When Konga showed up that night at the village meeting brandishing the Pexton men’s key, I was at first aghast at his tactic and manners. I was thinking what my friends were thinking: Is this the right way to get what we want? Wouldn’t it be best for us to wait for a better time to do this, perhaps a day in the future after we’d mapped out a step-by-step strategy rather than initiating a spontaneous rebellion based on a mysterious whim? I still can’t say how I persuaded myself to obey the orders of someone who wields no power over the words coming out of his mouth, but the words were the ones we needed to hear that evening. I needed to hear them. My brother had said them to me, and I’d refused to listen to him. I’d let him travel to Bézam without my support on a journey where he could have benefited from my faith and counsel. I couldn’t let him down again.
After my friends and I had dragged away and dumped the Pexton men and Woja Beki in a corner of Lusaka’s parlor, Woja Beki cried out, upon hearing Konga tell us to bind their hands and feet and throw them in the back room, “Konga Wanjika, son of Bantu Wanjika, what did I ever do to you to deserve such treatment…?”
I say similar words whenever I look at a mother collapsed in grief beside a dead child: Enemies of Kosawa, what did we ever do to you to deserve such treatment?
Many nights I lie in bed and imagine myself turning into a fan, blowing away the air over Kosawa, driving it past the hills behind Gardens, dumping it where strong winds will take it afar and bring back to us good air. I picture myself a wall that stretches from the sky to the inner core of the earth, allowing no pipelines to pass through, no poison to flow into our water. I want to give the children simple things. Clean water. Clean air. Clean food. Let them soil it if they like it dirty—how dare anyone refuse them this right?
* * *
I AM NEITHER KOSAWA’S BEST hunter nor farmer, and I won’t be an elder for decades. Yet, after the soldiers left, the men of my village chose me to be their leader.
Lusaka stood in front of our gathering that evening and declared that we needed a new, fearless leader. An age-mate of my brother’s named Tunis offered his services, but nobody was enthused about anointing him—passionate as he is, he enjoys a good laugh far too much, and he has newborn twin daughters at home, a life change certain to do nothing to make a man manlier. My cousin Sonni offered too; his father, my uncle Manga, agreed that his son, wise since birth, would make a great leader. But someone shouted that it wasn’t right for a father to nominate his son. An argument was about to ensue over who had the right to nominate whom when Lusaka raised his hand to ask for silence. In the same spot where he’d asked us to take the Pexton men to his hut, he told everyone that he believed I should be the leader. He said no one present had done more for Kosawa in the past year. Several men nodded. No one stood up to counter him.

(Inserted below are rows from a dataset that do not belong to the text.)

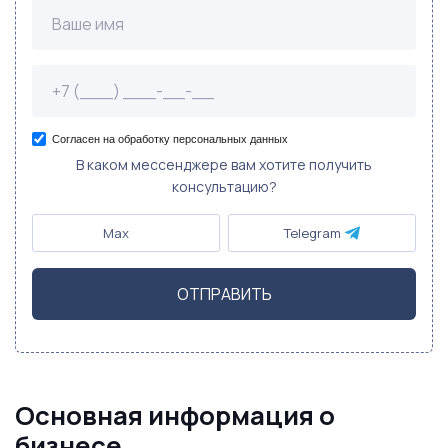
Согласен на обработку персональных данных
В каком мессенджере вам хотите получить
консультацию?
Max
Telegram
ОТПРАВИТЬ
Основная информация о
бизнесе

I wanted to stand and say the same about him, but he spoke without pause, giving me no space to slide my words between his. The reasons were many why he wanted me to lead, he said. I’d participated in digging a grave for every child who had died in the past two years. (About this he was wrong—after Elali told me she no longer loved me, I’d sat in my bedroom and stared at the wall a full day, disregarding Malabo’s pleas that I eat, ignoring the wails coming from a hut where a nine-month-old boy had gone to sleep and never woken up. I hadn’t gone to that baby’s funeral or cared to know his name.)
Lusaka said I’d orchestrated the search for the vanished men in Bézam (I’d indeed assembled the search party and led the way around Bézam, but I’d done it not for Kosawa, but for my brother and my family)。 He added, incorrectly, that I’d been among the first to step forward when Konga called for volunteers to drag away the Pexton men (I was at the back of the pack of young men who went to the front)。 When, on that night of the village meeting, as per Konga’s order, I arrived in front of the twins’ hut and realized that some of the men of Kosawa weren’t there, Lusaka continued—pointing at all of the cowards, their faces turned away—I’d gone to their huts and dragged them from beneath their wives’ skirts, but not before telling their wives and children what the men were: cowering, wet chickens; phonies undeserving of the good in their lives (I’d said no such things. I’d only told the men that they had to come with me, though I now wish I’d insulted them inside their huts—no able man who sits at home while other men go to fight and die for his family is deserving of the honor of being called a man)。